## What you should do
Give the lines below again, exactly as they stand, and leave out the images.

Input records below:

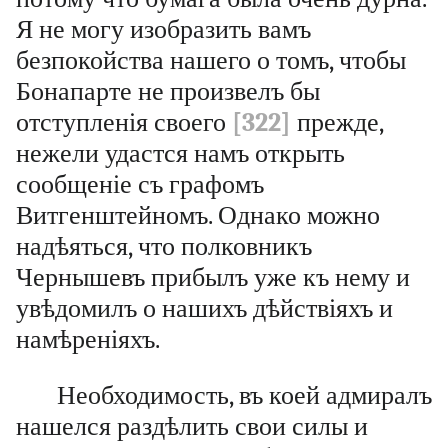
Я не могу изобразить вамъ
безпокойства нашего о томъ, чтобы
Бонапарте не произвелъ бы
отступленія своего
[322]
прежде,
нежели удастся намъ открыть
сообщеніе съ графомъ
Витгенштейномъ. Однако можно
надѣяться, что полковникъ
Чернышевъ прибылъ уже къ нему и
увѣдомилъ о нашихъ дѣйствіяхъ и
намѣреніяхъ.
Необходимость, въ коей адмиралъ
нашелся раздѣлить свои силы и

End of Input records.

## Task response
Я не могу изобразить вамъ
безпокойства нашего о томъ, чтобы
Бонапарте не произвелъ бы
отступленія своего
[322]
прежде,
нежели удастся намъ открыть
сообщеніе съ графомъ
Витгенштейномъ. Однако можно
надѣяться, что полковникъ
Чернышевъ прибылъ уже къ нему и
увѣдомилъ о нашихъ дѣйствіяхъ и
намѣреніяхъ.
Необходимость, въ коей адмиралъ
нашелся раздѣлить свои силы и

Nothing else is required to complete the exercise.